Just to clarify: suppose I have a component object defined as a cylinder with 100 nodes (pose + features). To communicate this object to another “upper” LM, will CMP inform all the 100 nodes? if “A new pose will be defined for the component object” it will have 101 poses/nodes or just one pose in the vector?if just one pose, how this pose is calculated? as a average of the current poses ? another function to aggregates these poses? Thanks!

HumbleTraveller · February 13, 2025, 8:54pm

Hey there,

I noticed tslominski began typing up a response, then stopped. I’m guessing he’ll come back later with some info. In the meantime, I’ll help where I can…

To answer your question broadly, only a single unified pose is typically conveyed via the CMP (at least in this scenario). The “high-level” LM will then treat this single pose as a compact feature within its own internal model.

As for calculating the aggregate, thats really more @tslominski’s wheelhouse, than mine. He’s one of the brains behind the codebase, I’m just a fan of their work. But if you were curious, I would look up the Evidence Matching LM. Specifically, I’d start with the Evidance Graph LM class.

I can try and get you this information over the weekend. But I’ll be honest, I’d be starting from the same spot as you. Theres also the chance my estimate of it will simply be wrong. I’d hate to misinform you. It may be best to just wait for the teams response here.

HumbleTraveller · February 15, 2025, 5:44am

@ElyMatos and @tslominski,

Typing this up on my phone. Hopefully everything is readable enough. Tslominki, I’m including you here so you’ll hopefully have the opportunity to point out any inaccuracy I might have make.

Alright, here we go…

The way aggregation works is actually pretty interesting. As it turns out, an LM does not actually “average out” or “aggregate” the sum of all its graph’s nodes, or at least it doesn’t do it in the way we’re imagining it.

What actually happens is that within that graph there exists a single node by which the entirety of the graph will become represented by. As an analogy, imagine there is a village of people who assign a delegate to represent them. It’s like this.

Now, we need to have a way to determine which node will become this delegate. The process by which we can do this is called evidence accumulation.

Each node has attributes (features) like spatial location, curvature, color, or orientation. During evidence updates, these features are compared against observations. You can liken this to making a prediction about the world, then comparing that prediction against reality. The closer your prediction is to the real-world observation, the higher the evidence.

Now, what’s interesting here is how a nodes neighbors can affect its own evidence score. For example, if your neighboring nodes are shown to be accurate, then the evidence score of your own node will increase proportionality.

A good way to view this, in my opinion, is to imagine that you own a home in a neighborhood.
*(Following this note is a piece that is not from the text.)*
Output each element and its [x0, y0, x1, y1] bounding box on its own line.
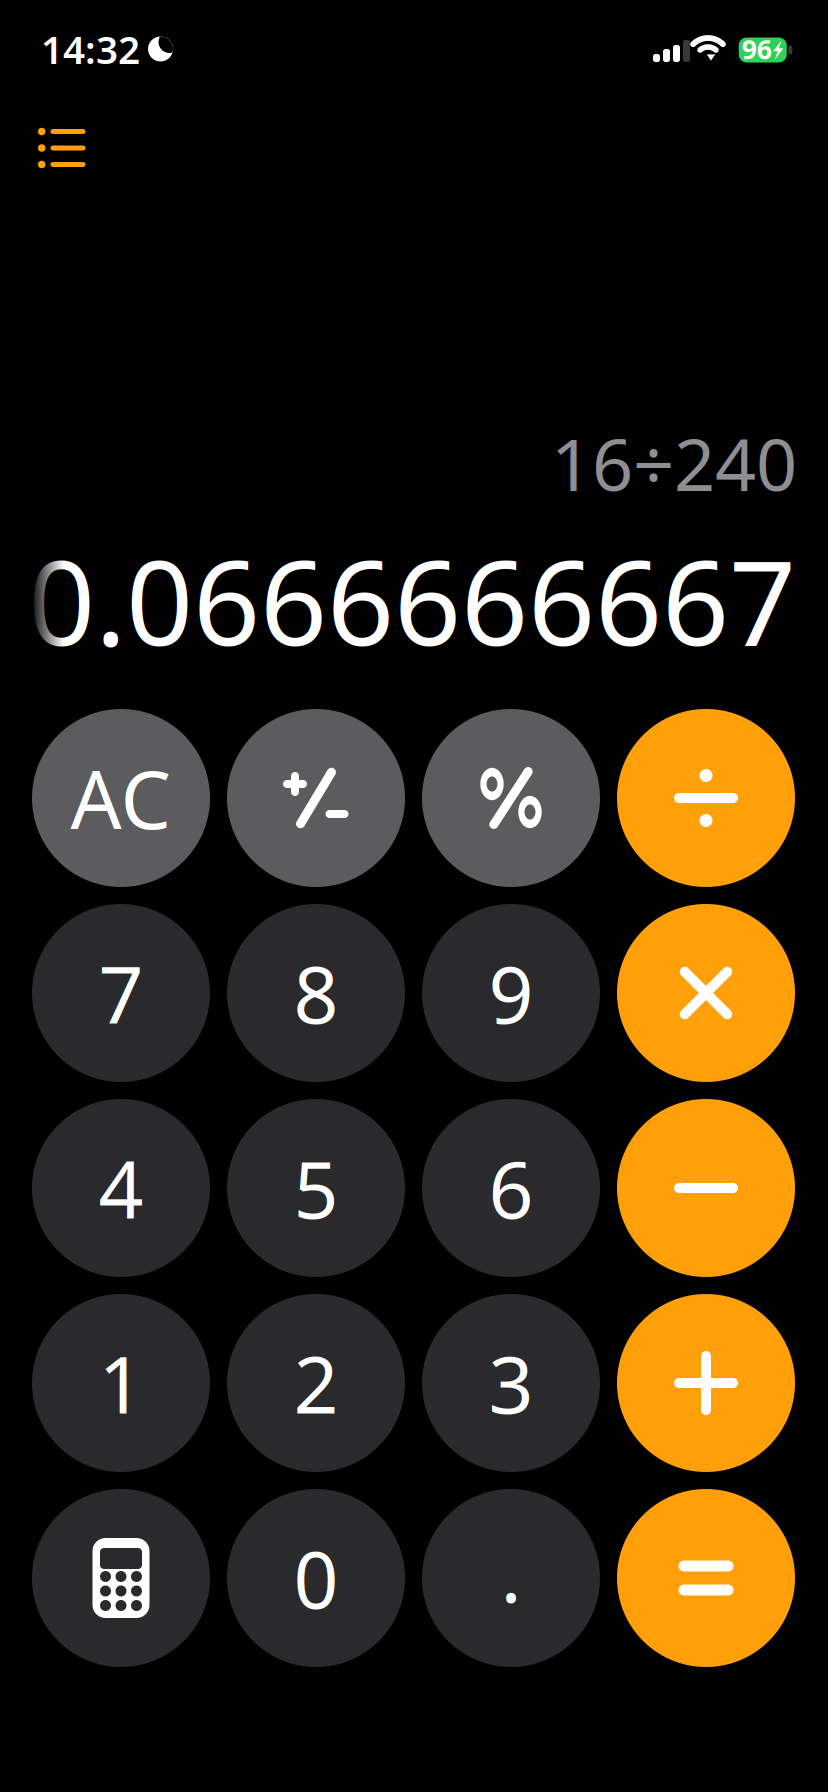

Now imagine that one of your neighbors completes a bunch of home improvement projects, thereby raising the property value of their house. This is obviously good for their own home’s resale value, however it will also increase the value of your home too, due to your shared proximity. Neighboring nodes are exactly like this. Also, if it wasn’t obvious, inaccurate neighboring nodes will just as easily decrease the evidence score of your node. It works both ways.

The main factors which contribute to a nodes evidence score are the following:

Feature matching: How well the observed features match the node’s predicted features
Displacement Matching: How well the node’s pose aligns with the observed displacement or movement.
Voting Inputs: Evidence from other LMs. We haven’t talked about this one much, but the evidence of neighboring LMs can affect the global evidence space of your own LM.

So now, we finish calculating all of these evidence scores across all of the nodes of our given graph. We then select the node with the highest evidence score, giving it the designation of most_likely_hypothesis (MLH).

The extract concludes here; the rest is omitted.